La Xunta eleva hasta los 905 millones de euros el perjuicio económico que sufrirá Galicia con las propuestas del Gobierno de condonación de la deuda y el nuevo modelo de financiación autonómica. Según explicó este martes el conselleiro de Facenda, Miguel Corgos, en el Parlamento gallego, la comunidad obtendrá 305 millones de euros menos que la media nacional al reformarse el sistema de reparto de recursos entre las autonomías.
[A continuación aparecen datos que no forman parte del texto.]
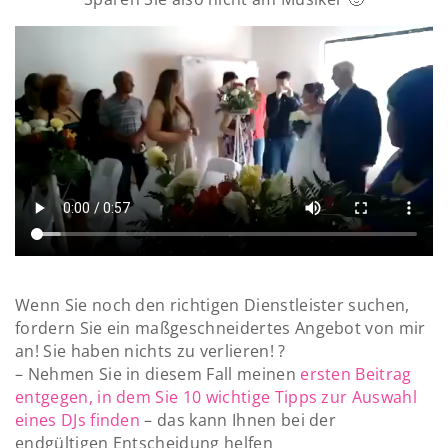
Wenn Sie noch den richtigen Dienstleister suchen,
fordern Sie ein maßgeschneidertes Angebot von mir
an! Sie haben nichts zu verlieren! ?
– Nehmen Sie in diesem Fall meinen
ersten Beitrag
entgegen, in dem Sie 10 wichtige Tipps zur Auswahl
eines DJs finden
– das kann Ihnen bei der
endgültigen Entscheidung helfen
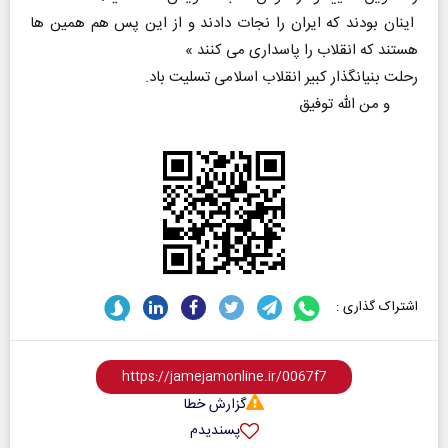
اینان بودند که ایران را نجات دادند و از این پس هم همین ها
هستند که انقلاب را پاسداری می کنند »
رحلت بنیانگذار کبیر انقلاب اسلامی تسلیت باد.
و من الله توفیق
اشتراک گذاری :
گزارش خطا
پسندیدم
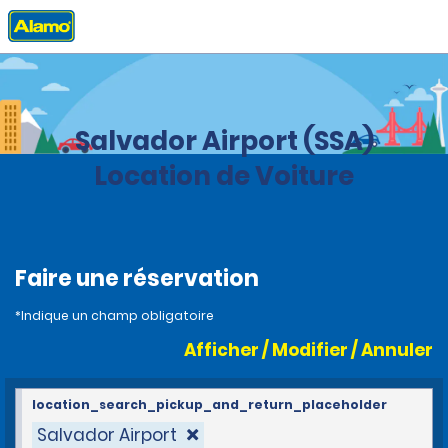
Accueil
Agences
Brazil
Salvador Airport (SSA)
Location de Voiture
Faire une réservation
*Indique un champ obligatoire
Afficher / Modifier / Annuler
location_search_pickup_and_return_placeholder
Salvador Airport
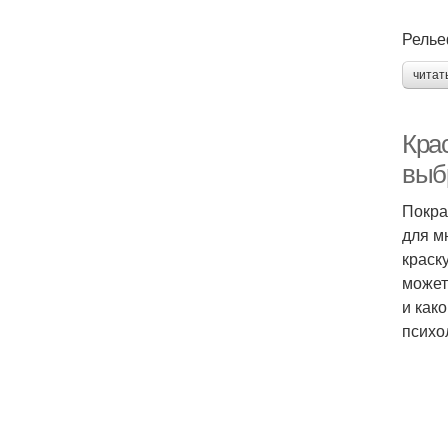
Релье
читат
Крас
выбр
Покра
для м
краск
может
и как
психо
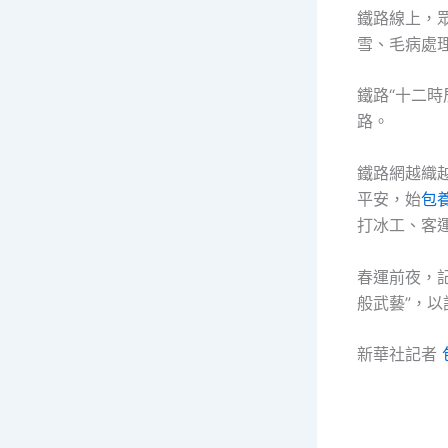
鐵路線上，
雪、毛病處理
鐵路“十二
路。
鐵路網越織
平安，始
包
打冰工、客
春運前夜，
般武藝”，
新華社記者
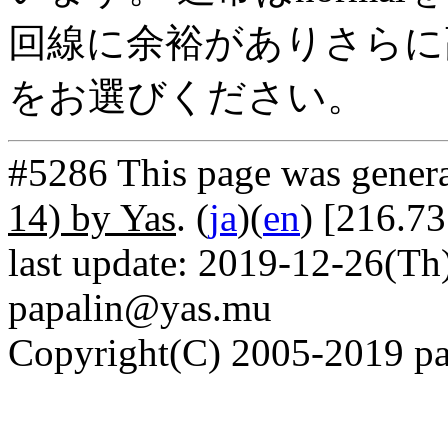
回線に余裕がありさらに高
をお選びください。
#5286 This page was gener
14) by Yas
. (
ja
)(
en
) [216.7
last update: 2019-12-26(Th)
papalin@yas.mu
Copyright(C) 2005-2019 pap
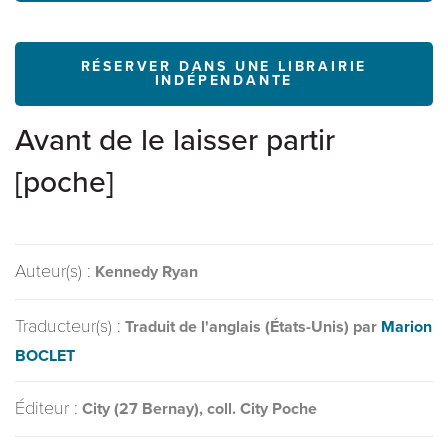
RÉSERVER DANS UNE LIBRAIRIE
INDÉPENDANTE
Avant de le laisser partir
[poche]
Auteur(s) :
Kennedy Ryan
Traducteur(s) :
Traduit de l'anglais (États-Unis) par
Marion
BOCLET
Éditeur :
City (27 Bernay), coll. City Poche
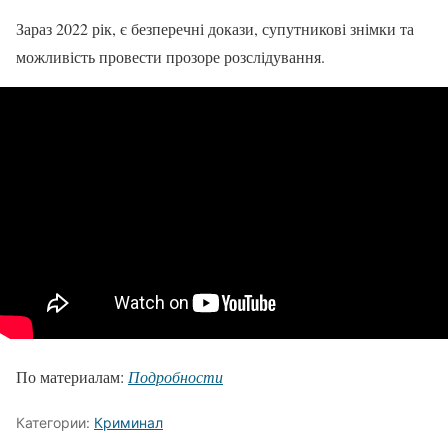
Зараз 2022 рік, є безперечні докази, супутникові знімки та
можливість провести прозоре розслідування.
По материалам:
Подробности
Категории:
Криминал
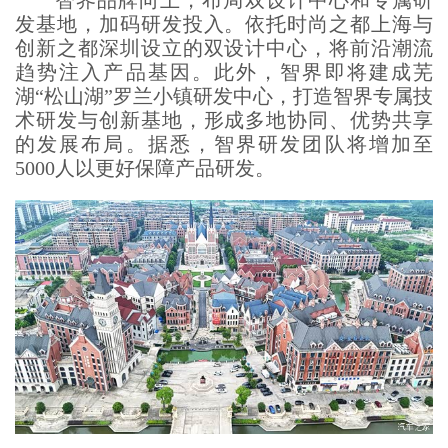
发基地，加码研发投入。依托时尚之都上海与
创新之都深圳设立的双设计中心，将前沿潮流
趋势注入产品基因。此外，智界即将建成芜
湖“松山湖”罗兰小镇研发中心，打造智界专属技
术研发与创新基地，形成多地协同、优势共享
的发展布局。据悉，智界研发团队将增加至
5000人以更好保障产品研发。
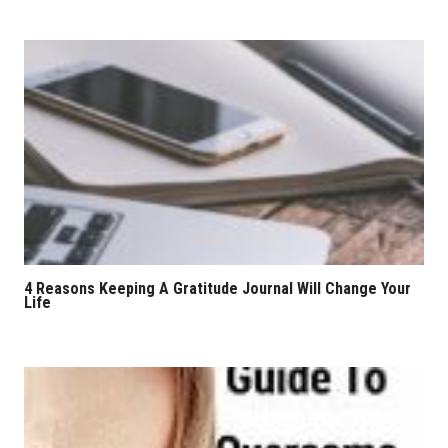
4 Reasons Keeping A Gratitude Journal Will Change Your
Life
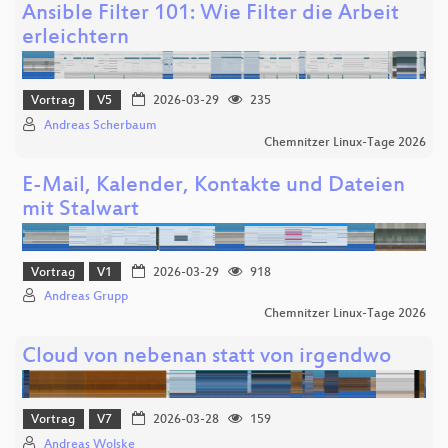
Ansible Filter 101: Wie Filter die Arbeit
erleichtern
Vortrag
V5
2026-03-29
235
Andreas Scherbaum
Chemnitzer Linux-Tage 2026
E-Mail, Kalender, Kontakte und Dateien
mit Stalwart
Vortrag
V1
2026-03-29
918
Andreas Grupp
Chemnitzer Linux-Tage 2026
Cloud von nebenan statt von irgendwo
Vortrag
V7
2026-03-28
159
Andreas Wolske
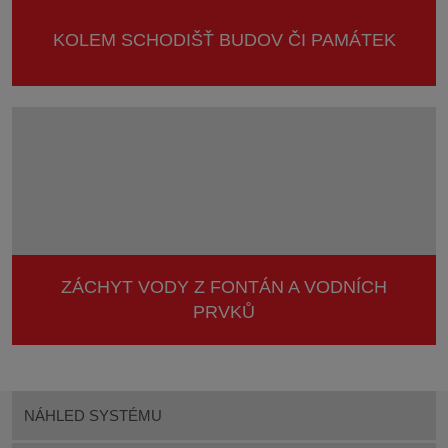
KOLEM SCHODIŠŤ BUDOV ČI PAMÁTEK
ZÁCHYT VODY Z FONTÁN A VODNÍCH
PRVKŮ
NÁHLED SYSTÉMU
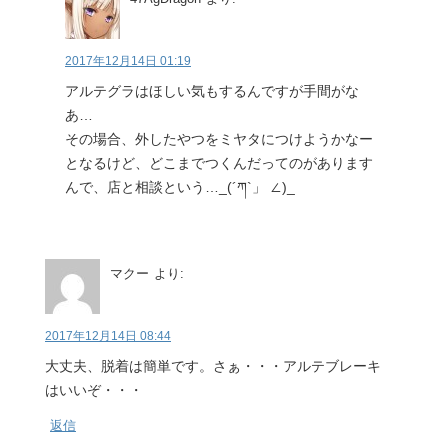
2017年12月14日 01:19
アルテグラはほしい気もするんですが手間がな
あ…
その場合、外したやつをミヤタにつけようかなー
となるけど、どこまでつくんだってのがあります
んで、店と相談という…_(´ཀ`」 ∠)_
マクー
より:
2017年12月14日 08:44
大丈夫、脱着は簡単です。さぁ・・・アルテブレーキ
はいいぞ・・・
返信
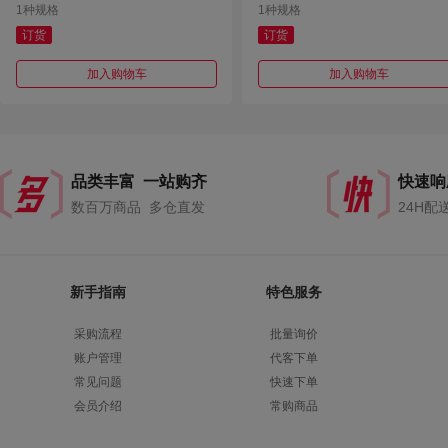
1种规格
1种规格
订货
订货
加入购物车
加入购物车
品类丰富 一站购齐
快速响
数百万商品 多仓直发
24H配
新手指南
特色服务
采购流程
批量询价
账户管理
代客下单
常见问题
快速下单
会员介绍
常购商品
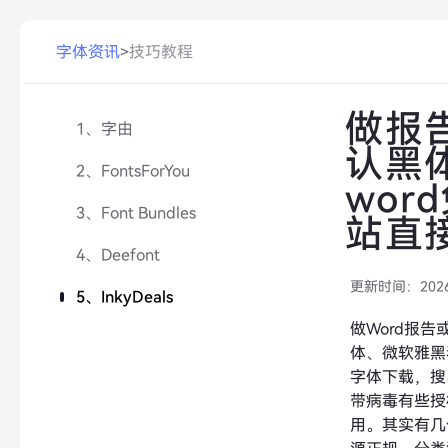
字体资讯
>
技巧教程
做报
1、字由
认黑
2、FontsForYou
wor
3、Font Bundles
站直
4、Deefont
更新时间：
202
5、InkyDeals
做Word报告
体、微软雅黑
字体下载，搜
带病毒有些授
用。其实有几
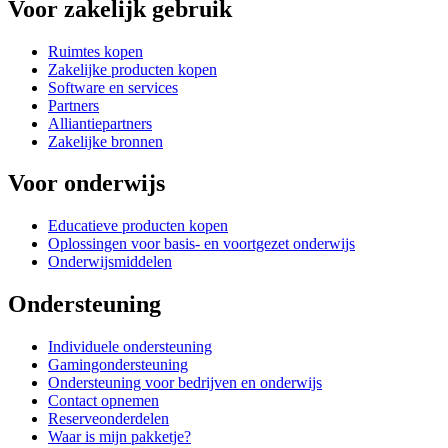
Voor zakelijk gebruik
Ruimtes kopen
Zakelijke producten kopen
Software en services
Partners
Alliantiepartners
Zakelijke bronnen
Voor onderwijs
Educatieve producten kopen
Oplossingen voor basis- en voortgezet onderwijs
Onderwijsmiddelen
Ondersteuning
Individuele ondersteuning
Gamingondersteuning
Ondersteuning voor bedrijven en onderwijs
Contact opnemen
Reserveonderdelen
Waar is mijn pakketje?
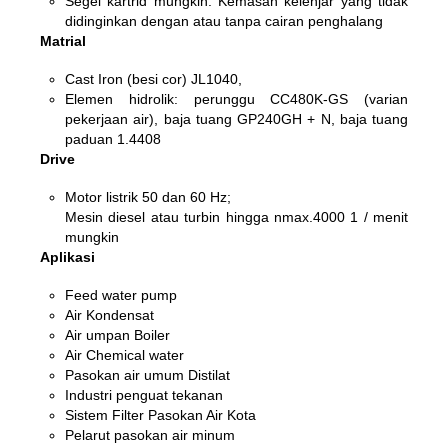
Segel kartrid mungkin. Kemasan kelenjar yang tidak
didinginkan dengan atau tanpa cairan penghalang
Matrial
Cast Iron (besi cor) JL1040,
Elemen hidrolik: perunggu CC480K-GS (varian
pekerjaan air), baja tuang GP240GH + N, baja tuang
paduan 1.4408
Drive
Motor listrik 50 dan 60 Hz;
Mesin diesel atau turbin hingga nmax.4000 1 / menit
mungkin
Aplikasi
Feed water pump
Air Kondensat
Air umpan Boiler
Air Chemical water
Pasokan air umum Distilat
Industri penguat tekanan
Sistem Filter Pasokan Air Kota
Pelarut pasokan air minum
Y a esta cifra se suman los 600 millones que pierde «con la mutualización» de la deuda.

Por esta razón, llamó a los grupos de la Cámara autonómica a lograr «una posición de país» contra el nuevo modelo de financiación autonómica. Sin embargo, solo PP y BNG coinciden en rechazarla, lo cual no implica que sean aliados, pues el Bloque culpa a la Xunta de «negarse» a negociar bilateralmente con el Estado y de «tener las manos atadas» por Génova. Mientras, el PSdeG defiende el nuevo modelo, si bien cree que hay «margen real» de mejora.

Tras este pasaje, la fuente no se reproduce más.